27 Jan Understanding the Landing Pages Report in Google Analytics
We’re talking Google Analytics. And as you can see from these posts here on my blog, I absolutely love Google Analytics. It’s one of those things that we need to understand to get better results from. So today we’re going to have a look at the Landing Pages report.
I’m in my Analytics account at the moment. I’ve gone into Behavior, Site Content, and Landing Pages. Now, in this particular report, I want to get an idea of what is my top, in this case, top 10. Though I could expand that down for the 400-something pages there, but no need.
What are my top 10 landing pages? Why would I want to know the information? Well, it’s good to have a look here and see what pages people see first when they come into your website. The whole point of that, of course, is to look at the conversions, to look at how we can improve conversions. So, for example, I can see here, this is for my homepage that I’ve had 1,700 sessions people coming to look. Of which 79% of them are brand-spanking-new visitors.
Now, we like new visitors. New visitors are very important when it comes to growing out business over time. From them, I can see as an overall a bounce rate off that homepage. Not too bad. Not necessarily too good. I do tend to still get a lot of traffic from overseas, no longer my target market, from an industry that I worked in for over 10 years. And they still keep coming from countries that I don’t sell to anymore. But this could be improved by . . . I’m considering blocking certain countries, because they’d pretty well screw up my conversion ratios and stats. However, scrolling through, people looking at a couple of pages, spending a few minutes on the site.
More importantly, though, is this. This is average data across all the different goals I have on my website. Around 17% conversion, even with such a high bounce rate from my homepage. Interesting. Now, I’ve optimized my homepage to take people to the next step, what they’re looking for. We all do that for a homepage. What we often don’t do, though, is look at other opportunities, such as one of these ones here where I’m getting a lot of people. Still, it’s the very first page that they see.

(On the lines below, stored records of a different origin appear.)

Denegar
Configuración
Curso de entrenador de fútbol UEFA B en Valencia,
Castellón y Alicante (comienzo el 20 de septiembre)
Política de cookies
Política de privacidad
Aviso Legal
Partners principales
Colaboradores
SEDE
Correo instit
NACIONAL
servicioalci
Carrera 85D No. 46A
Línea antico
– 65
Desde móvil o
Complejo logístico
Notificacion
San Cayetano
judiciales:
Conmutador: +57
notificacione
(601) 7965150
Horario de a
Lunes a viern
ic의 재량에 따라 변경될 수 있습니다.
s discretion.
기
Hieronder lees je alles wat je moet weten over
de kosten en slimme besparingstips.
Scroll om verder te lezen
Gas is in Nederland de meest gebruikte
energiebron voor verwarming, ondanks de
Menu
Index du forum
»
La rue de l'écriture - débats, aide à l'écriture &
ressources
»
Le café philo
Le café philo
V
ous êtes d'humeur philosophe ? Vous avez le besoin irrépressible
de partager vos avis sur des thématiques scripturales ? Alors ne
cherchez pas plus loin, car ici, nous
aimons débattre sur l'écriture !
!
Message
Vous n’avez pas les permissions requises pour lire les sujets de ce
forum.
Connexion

And I’ve got some homework to do here today because if I open up this page, just here, it’s one of my blog posts. And it brings up an article I wrote just about security and so on for the Internet. What’s missing when I come down to the bottom here? What missing? There’s no next step. There’s no what to do next. All I do is just talk about some of the programs that I use for my computer, and so on. But there’s nothing. “How can I help?” “Contact me for more.”
There’s no upsell. There’s no call to action. There’s nothing. So I’m going to give that one some thought. And perhaps I’ll tie into one of my services where, you know, I fix up broken websites. I’ll have a look at the various products and services that I offer, and look to see if I can tie into one. I mean, I’m getting 500-plus people coming in here and having a look at this thing and just going, “Mm-hmm.”

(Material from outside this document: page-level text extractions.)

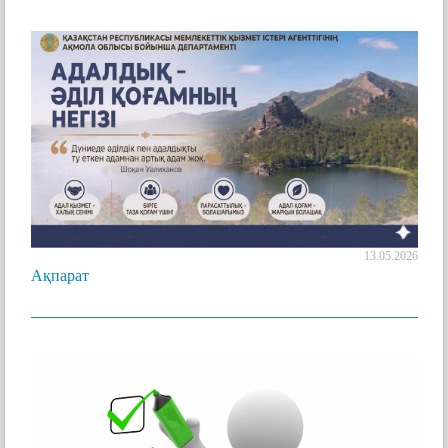
13.05.2026
Ақпарат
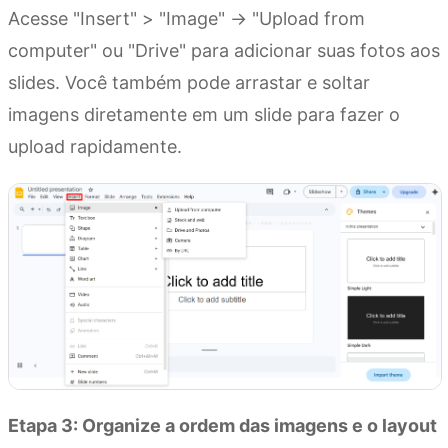
Acesse "Insert" > "Image" → "Upload from
computer" ou "Drive" para adicionar suas fotos aos
slides. Você também pode arrastar e soltar
imagens diretamente em um slide para fazer o
upload rapidamente.
Etapa 3: Organize a ordem das imagens e o layout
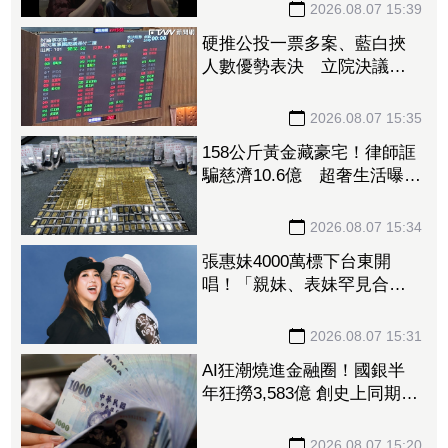
2026.08.07 15:39
硬推公投一票多案、藍白挾
人數優勢表決 立院決議逕
付二讀
2026.08.07 15:35
158公斤黃金藏豪宅！律師誆
騙慈濟10.6億 超奢生活曝
光：名車代步、鮑魚擺滿金
庫
2026.08.07 15:34
張惠妹4000萬標下台東開
唱！「親妹、表妹罕見合
體」 尷尬：我們有生鏽嗎
2026.08.07 15:31
AI狂潮燒進金融圈！國銀半
年狂撈3,583億 創史上同期最
強紀錄
2026.08.07 15:20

That’s a lot of people. That’s 10% or so of my overall traffic. Of course, look at the bounce rate. Very high. They’re coming in. They’re looking at it. They’re leaving. Look at the gold conversions. Very low compared to the average because I have no conversion on that page.
So, basically, what I want you to learn from this quick video is to at least once a month, every three months, on the outside, schedule a couple of minutes to go to your landing pages report within the Site Content area and have a look at your top 10.

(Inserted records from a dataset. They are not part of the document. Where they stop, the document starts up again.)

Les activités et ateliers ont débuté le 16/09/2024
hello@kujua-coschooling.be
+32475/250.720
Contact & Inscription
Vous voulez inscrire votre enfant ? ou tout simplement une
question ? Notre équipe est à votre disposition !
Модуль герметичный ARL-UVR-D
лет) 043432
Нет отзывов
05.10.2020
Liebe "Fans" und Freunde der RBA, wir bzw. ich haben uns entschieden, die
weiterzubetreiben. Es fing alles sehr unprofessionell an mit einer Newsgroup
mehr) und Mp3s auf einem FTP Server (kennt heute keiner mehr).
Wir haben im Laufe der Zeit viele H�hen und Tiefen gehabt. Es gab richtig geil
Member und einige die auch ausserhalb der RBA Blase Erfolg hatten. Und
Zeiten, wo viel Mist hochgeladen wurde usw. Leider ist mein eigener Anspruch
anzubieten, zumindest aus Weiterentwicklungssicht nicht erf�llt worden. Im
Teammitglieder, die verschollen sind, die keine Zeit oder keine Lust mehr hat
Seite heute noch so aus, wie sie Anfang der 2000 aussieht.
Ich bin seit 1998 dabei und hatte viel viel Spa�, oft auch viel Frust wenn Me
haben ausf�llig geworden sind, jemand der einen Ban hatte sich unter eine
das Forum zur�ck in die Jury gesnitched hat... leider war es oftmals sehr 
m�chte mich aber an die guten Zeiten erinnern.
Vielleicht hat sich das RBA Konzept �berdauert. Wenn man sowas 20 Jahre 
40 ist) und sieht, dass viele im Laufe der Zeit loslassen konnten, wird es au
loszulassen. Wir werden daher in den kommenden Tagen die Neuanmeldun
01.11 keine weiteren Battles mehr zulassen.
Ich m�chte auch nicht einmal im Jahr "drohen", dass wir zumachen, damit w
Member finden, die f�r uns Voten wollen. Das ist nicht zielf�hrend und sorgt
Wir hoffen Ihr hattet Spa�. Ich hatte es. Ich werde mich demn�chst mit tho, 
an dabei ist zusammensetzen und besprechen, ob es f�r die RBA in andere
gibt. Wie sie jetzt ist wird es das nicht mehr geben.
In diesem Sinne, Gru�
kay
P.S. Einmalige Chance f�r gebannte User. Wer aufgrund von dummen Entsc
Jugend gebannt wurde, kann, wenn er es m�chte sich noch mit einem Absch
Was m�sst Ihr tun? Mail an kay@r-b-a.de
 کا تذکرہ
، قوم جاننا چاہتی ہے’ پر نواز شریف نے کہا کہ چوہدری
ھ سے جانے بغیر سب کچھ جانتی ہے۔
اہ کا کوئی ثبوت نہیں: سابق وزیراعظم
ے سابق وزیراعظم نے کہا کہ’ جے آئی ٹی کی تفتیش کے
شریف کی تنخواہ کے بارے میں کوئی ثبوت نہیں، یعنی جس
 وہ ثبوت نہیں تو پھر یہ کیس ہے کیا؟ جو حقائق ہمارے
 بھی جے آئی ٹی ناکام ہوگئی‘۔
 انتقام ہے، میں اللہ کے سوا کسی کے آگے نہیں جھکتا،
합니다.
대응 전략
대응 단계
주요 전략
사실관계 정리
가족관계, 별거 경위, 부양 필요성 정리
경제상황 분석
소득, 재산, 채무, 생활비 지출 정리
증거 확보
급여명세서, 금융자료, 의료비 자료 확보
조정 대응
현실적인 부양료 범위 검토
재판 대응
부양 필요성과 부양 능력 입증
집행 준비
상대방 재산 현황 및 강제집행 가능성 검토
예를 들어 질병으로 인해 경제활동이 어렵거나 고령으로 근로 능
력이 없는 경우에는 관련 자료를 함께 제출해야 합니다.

And have a look and see if there is some kind of call to action. What can you do to improve the conversion right to one of your goals on your site?
Now, one thing to keep in mind. This is landing page from all different places. There is another landing page area when it comes to the acquisition in the search engine optimization landing pages. This is because your account, your analytics has been linked with your webmaster tools account. And it is for SEO landing pages only. But from here, this one is for everything.
If I want to take a look and have a looksee what that source is, I can add in a secondary dimension acquisition source. That then gives me additional information, such as I can see my conversions now for those who went straight to the homepage. They typed it in. They were looking for. It was a direct inquiry. Down here, those that came to my homepage from Google. Those that came to my homepage from YouTube, I can look at these different things to see which areas are converting more.
And that’s important information to know. If I find that my conversions from YouTube are doing exceedingly well, then guess what? I’d want to spend more time on my YouTube. At the moment, around 8.2%. But look at this one coming from Google: 26%. Of course, I do put a lot of time into YouTube. But with SEO, I put more time into finding the right customer for Google.
Not just any customer. Any customer will screw up your numbers. We don’t want any kind of visitor. We want the right kind of visitor. Okay? This one here. Look at this. Interesting to my subscription page from a particular link that I put on my website. And I wanted to track how many people clicked that link-69% conversion rate. Right down there in the bottom corner. That’s what I like to see. What I would like to see, also though, is to improve those numbers.